Setting up Automatic Alerting in Your Unix Environment
by
Marion Bates <mbates at whoopis.com>
with much help from William Stearns <wstearns at pobox.com>
Latest revision: January 26, 2001
Introduction
System administrators are often faced with the burden of watching their networks
for potential security breaches and other critical events. Usually this is achieved
simply by analyzing log data on a regular basis, but what happens after hours
can be a real problem. No one can watch the logs 24 hours a day.
Administrators need a way to know if an important event has occurred, and they
need to know immediately. An automated monitoring system would fulfill this need.

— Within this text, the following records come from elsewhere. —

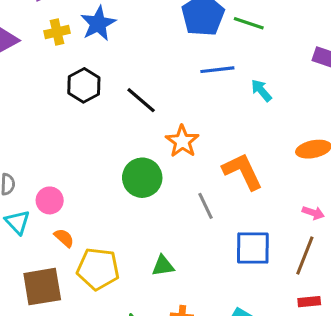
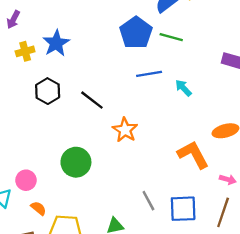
orange L-shape: (243, 171) -> (193, 155), moved
green circle: (142, 178) -> (76, 162), moved
gray line: (205, 206) -> (148, 201), moved

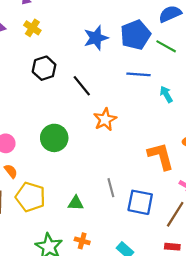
blue star: (56, 43) -> (96, 38), moved
yellow cross: (25, 51) -> (32, 28), turned 35

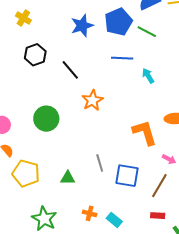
orange cross: (82, 241) -> (90, 213), moved

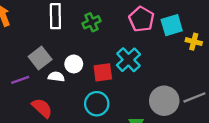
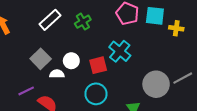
white rectangle: (55, 16) -> (50, 20), turned 55
cyan square: (172, 25) -> (155, 16), turned 30
purple line: (20, 80) -> (26, 91), moved

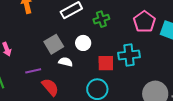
cyan cross: (120, 51) -> (129, 55), turned 30
white circle: (71, 61) -> (83, 43), moved

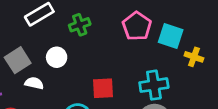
cyan cross: (129, 55) -> (154, 85), moved
red square: (106, 63) -> (103, 88), moved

Automatic alerting options can include:
- Send e-mail
- Send a message to the admin's cellular phone (if service and phone include
text messaging capability)
- Send a message or code to the admin's numeric pager
What you need to get started:
- Syslogd -- handle logging of traffic
- Swatch (Simple Watcher) -- parses logs and takes actions based on log content
- Chat -- a program included with most *nix distributions to dial a modem
- Modem -- for calling a pager (this is a good use for that old 14.4K)
- NTP (Network Time Protocol) -- not required but recommended for time synchronization
across the network
Syslogd
Syslogd, included in all distributions, allows an administrator to not only log
traffic on the local host, but also to have a centralized logging server for
the whole network, which is ideal for using Swatch. Such a server can be set
up by adding "*.* @ip_of_logging_host" in the syslog.conf file on each
host to be logged, and specifying the "-r" option (for "receive")

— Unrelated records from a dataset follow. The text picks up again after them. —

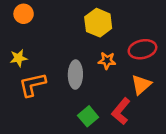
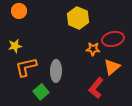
orange star: (107, 61) -> (93, 49), moved
gray ellipse: (75, 75) -> (56, 71), moved
green square: (88, 116) -> (41, 92), moved

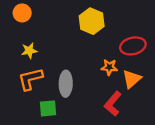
yellow star: (15, 46) -> (29, 51), moved
orange star: (93, 49) -> (109, 67), moved
green square: (41, 92) -> (48, 108), turned 35

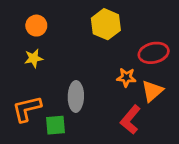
orange circle: (22, 13) -> (36, 26), moved
orange L-shape: (30, 79) -> (27, 109), moved

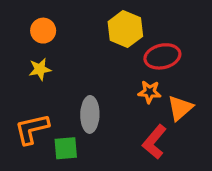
red ellipse: (154, 53) -> (162, 56), moved

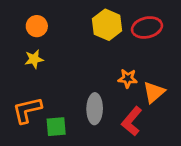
red ellipse: (162, 56) -> (147, 27), moved
gray ellipse: (90, 114) -> (95, 109), moved

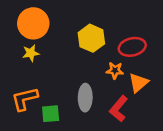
yellow hexagon: (107, 25) -> (91, 38), moved
orange circle: (37, 26) -> (33, 23), size x1.6
red ellipse: (147, 27) -> (132, 47), moved

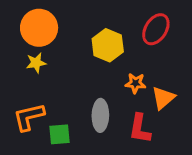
red ellipse: (132, 47) -> (156, 29), moved, turned -45
red L-shape: (119, 109) -> (140, 129), turned -30

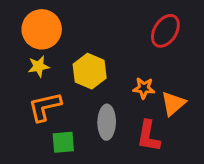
yellow hexagon: (108, 45) -> (90, 71), moved
orange L-shape: (29, 117) -> (45, 107), moved

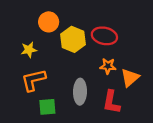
orange circle: (42, 29) -> (49, 22), moved, size x0.7
red ellipse: (165, 31) -> (104, 36), moved, turned 70
yellow hexagon: (90, 71) -> (73, 39), moved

when calling syslogd on the logging server. The end result is that each host
logs its traffic to its own log directory, as well as to the logging server.
You can test the configuration by entering "logger x" at the command
line of each host, which should write x to the log. A more detailed explanation
of the syslog setup, along with examples, is included at the end of this document.
Check the man pages for further details on syslog and syslogd.
NTP
A helpful accessory to this setup is to use NTP (Network Time Protocol) to synchronize
time between the logging host and network clients, thus increasing the accuracy
and precision of your log data. A typical NTP setup includes configuring a master
server to syn with two off-site NTP servers, then other local hosts feed off
of that. You'll need to open the NTP port (UDP/123). See <http://www.tcp-udp.net/NtpUsage/> for
details.
Swatch
Swatch is a program which can actively monitor log messages as they are written
to file via the UNIX syslog utility. Swatch consists of a configuration file,
a library of actions, and the controlling program. It can be configured to watch
for user-specified patterns and take action based on the occurrence of those
patterns (e.g., send email to an address whenever the system is rebooted). This
capability makes Swatch an attractive tool for 24-hour security monitoring.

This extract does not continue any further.